I’d never heard of such a thing. I was visiting the United Kingdom for a business meeting back in 1994, in the relatively remote backwater of North Devon. While sampling local beverages at an ancient thatched-roofed pub, I was invited to participate in the next day’s annual May Day piano-bashing competition. Having never heard of such a thing, and always eager to try new foods and experiences, I quickly agreed. I have long wanted to share this crazy true story with my readers, and today is the day.
Americans are not as common in rural parts of the United Kingdom as they are in cities like London or Oxford, and so the novelty of being a Yank in King Arthur’s beer-drinking court in North Devon, England, was an automatic invite for the piano-bashing event. I was also a regular gym-goer at the time, so I figured I would be up to the physical challenge.
Contrary to its unfair reputation for endless rain and smog, England generally has lovely weather – not too hot or too cold, and no mosquitos or deer ticks! The winter is dreary and gray, but the rest of the year offers many blissful Goldilocks days, like May Day 1994’s piano-bashing celebration promised to be. It was a beautiful British spring day in scenic North Devon.
Armed with a pick-axe, a 12-pound sledgehammer, and as many hearty pints of local bitters as our late-morning stomachs desired, our four-man team (three Americans and a Brit) gathered at the town center as hundreds of locals collected (beers also in hand) to observe this annual piano-degrading spectacle.
A pick-up truck had been driven into the town square, and seven pianos were plunked around the area. The rules were simple – each 4-man team was to destroy their assigned piano and push its pieces through an 8-inch hole cut through a sheet of plywood in the side of the pick-up truck. The seven teams went one at a time while all watched. The team with the shortest time won. All pianos lost.

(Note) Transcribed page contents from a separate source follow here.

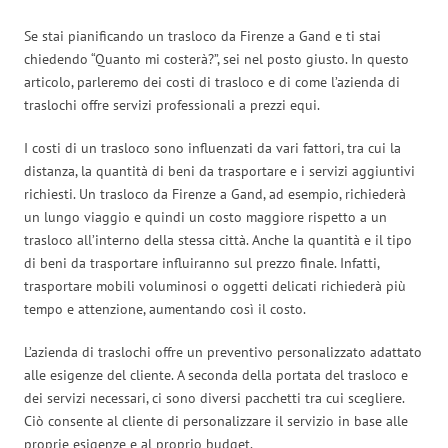
Se stai pianificando un trasloco da Firenze a Gand e ti stai
chiedendo “Quanto mi costerà?”, sei nel posto giusto. In questo
articolo, parleremo dei costi di trasloco e di come l’azienda di
traslochi offre servizi professionali a prezzi equi.
I costi di un trasloco sono influenzati da vari fattori, tra cui la
distanza, la quantità di beni da trasportare e i servizi aggiuntivi
richiesti. Un trasloco da Firenze a Gand, ad esempio, richiederà
un lungo viaggio e quindi un costo maggiore rispetto a un
trasloco all’interno della stessa città. Anche la quantità e il tipo
di beni da trasportare influiranno sul prezzo finale. Infatti,
trasportare mobili voluminosi o oggetti delicati richiederà più
tempo e attenzione, aumentando così il costo.
L’azienda di traslochi offre un preventivo personalizzato adattato
alle esigenze del cliente. A seconda della portata del trasloco e
dei servizi necessari, ci sono diversi pacchetti tra cui scegliere.
Ciò consente al cliente di personalizzare il servizio in base alle
proprie esigenze e al proprio budget.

Even here in the States, old stand-up pianos are a dime a dozen on Craigslist. They fall out of tune, keys are chipped, family children destroy them, or they were never worth much to begin with. They are extremely heavy and can be a real bear to move. A lot of that relates to what I learned about soundboards in the course of destroying our team’s May Day piano.
The key to winning a piano bashing contest is not brawn but smarts – pianos were selected by lot, and the winning team chose a piano with a weak soundboard. Cast iron shatters easily with a 12-pound sledgehammer, but even a pick-axe can’t diminish a solid, multi-plywood-layered soundboard. Soundboards don’t split like logs, and no saws were provided. It was the soundboard that stymied the slightly intoxicated ¾-American piano-bashing team of which I was a ¼-member.
Of course, I manned the 12-pound sledgehammer. As any gym-goer will tell you, training muscles for one purpose does not always translate well for another – I could bench-press nearly 400 pounds in 1994 (before I got sick with Lyme Disease), but when I swung that sledge, my muscles were unaccustomed. I tweaked my neck on one of the first swings in my first-ever assault on a piano. I kept going, but so did the neck spasms.
After humbly losing the piano-bashing contest to our amused British audience, we resumed the beer consumption, which temporarily relieved my neck pain. We had indeed completed the task, though – every single piece of our ill-fated piano went through that 8-inch hole while we laughed at the absurdity of the game, and the onlookers laughed in their turn at our awkwardness at the task.
“You must come again and compete next year, mates!” Of course we all agreed, though we never did.
Truth is very often much stranger than fiction. Old pianos may as well be obliterated by human ceremony before being recycled or landfilled. But the real value of my British piano-bashing experience was cultural, and unforgettable. The people of North Devon did not come together to dispose of pianos, but to celebrate their human community in a unique, good-natured way.
Perhaps we Americans should get together and bash some inanimate objects into submission together, instead of each other. A laugh at ourselves is overdue.
I loved this story.
Speaking of bashing old useless pianos.... I was recently watching an old episode of Northern Exposure ( from the 90's) and the episode focused on a character who wanted to launch an old cow from a giant catapult. His friends talked him out of the cow and they settled on an old piano! It was interesting to watch the piano sail through the sky in slow motion. When it hit the ground, it turned into pieces that could fit through an eight inch hole!